The first picture was taken by the rescue a few days after she was surrendered. It's not pretty to look at, but when I saw it on their site, I fell in love with her spirit and determination. I also think it's a great voice for why we so desperately need more responsible small bird owners, and people willing to rescue the less flashy species. 










One week after rescue:










Two weeks after I adopted her, about 5 weeks after rescue:



















And a few days ago:


----------



## xoxsarahxox (Dec 13, 2010)

Wow I would of fallen in love with her too Kudos to you for taking her in, she looks gorgeous now with all her feathers back!


----------



## roxy culver (May 27, 2010)

I agree!!! Gorgeous!


----------



## lperry82 (Aug 2, 2010)

Aww so cute and gorgeous


----------



## enigma731 (Aug 12, 2011)

Thanks, guys! She has beautiful pearling on her back, too, which is how we figured out she's a hen. I think she will always have some bald patches on her shoulders, but that's okay!


----------



## Raheel (Aug 22, 2011)

what happened to her???


----------



## RexiesMuM (Sep 7, 2011)

Shes very beautiful =D


----------



## geenz (Apr 4, 2011)

Aw what a pretty girl, clearly she's happy in her new home!


----------



## soul1searcher (Aug 31, 2011)

awww well done mate she has come on leaps and bounds im so pleased for you ! she looks amazingly healthy now ! i cant believe how she looked when you first got her stories like this realy touch my heart


----------



## DyArianna (Aug 7, 2011)

Kudos to you! She's such a beautiful spirit. Awww... what progress!


----------



## enigma731 (Aug 12, 2011)

I should also add that it's only been about two months since she was surrendered by her previous owner, so she's still coming along. I think it's amazing progress for such a short time. She's also molting now, which is incredibly ironic since she JUST grew all those feathers back in. But at the same time it's good, because her tail and flight feathers are really mangled from before. I can't wait for them to grow back healthy. 

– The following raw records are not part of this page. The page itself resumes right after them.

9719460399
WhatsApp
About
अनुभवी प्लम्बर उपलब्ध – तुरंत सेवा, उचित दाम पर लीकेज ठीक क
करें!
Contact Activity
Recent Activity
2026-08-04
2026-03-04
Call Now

Raheel -- She was kept for the first four years of her life in a 12"x8" cage with two other 'tiels, no perches, and nothing to eat but millet. The other two plucked her bald. The rescue told me that on the day she was surrendered, she was covered in blood and did not have the muscle strength to stand on a perch. 

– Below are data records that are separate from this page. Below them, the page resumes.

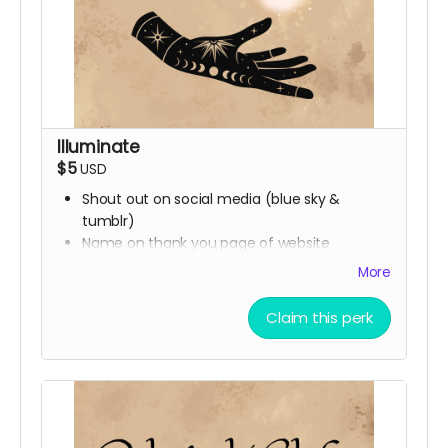
Illuminate
$5
USD
Shout out on social media (blue sky &
tumblr)
Name on thank you page of website
More
Claim this perk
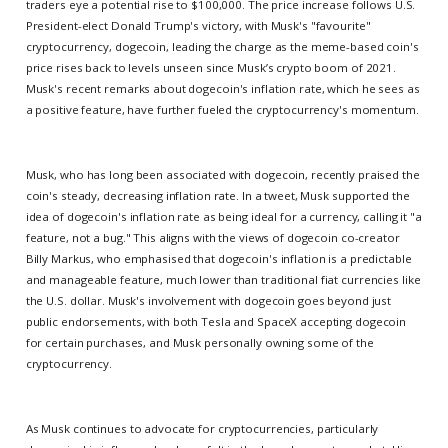
traders eye a potential rise to $100,000. The price increase follows U.S.
President-elect Donald Trump's victory, with Musk's "favourite"
cryptocurrency, dogecoin, leading the charge as the meme-based coin's
price rises back to levels unseen since Musk’s crypto boom of 2021.
Musk's recent remarks about dogecoin's inflation rate, which he sees as
a positive feature, have further fueled the cryptocurrency's momentum.
Musk, who has long been associated with dogecoin, recently praised the
coin's steady, decreasing inflation rate. In a tweet, Musk supported the
idea of dogecoin's inflation rate as being ideal for a currency, calling it "a
feature, not a bug." This aligns with the views of dogecoin co-creator
Billy Markus, who emphasised that dogecoin's inflation is a predictable
and manageable feature, much lower than traditional fiat currencies like
the U.S. dollar. Musk's involvement with dogecoin goes beyond just
public endorsements, with both Tesla and SpaceX accepting dogecoin
for certain purchases, and Musk personally owning some of the
cryptocurrency.
As Musk continues to advocate for cryptocurrencies, particularly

soul1searcher -- She really touched my heart too, especially in that first picture. I was already working with the rescue when they got her, and as soon as they posted that picture, I told them I wanted her.  My only regret is that I couldn't also adopt the other 9 that were surrendered with her. Someday I hope to have a full bird room with only rescued 'tiels.


----------



## clem&peeps (Nov 17, 2009)

I Think you are awesome for taking her in  She looks amazing, good job!


----------



## morla (Aug 15, 2011)

hES so cute!


----------



## enigma731 (Aug 12, 2011)

Thank you! It's definitely been a rollercoaster figuring out all her issues, but I'd do it again in a heartbeat.


----------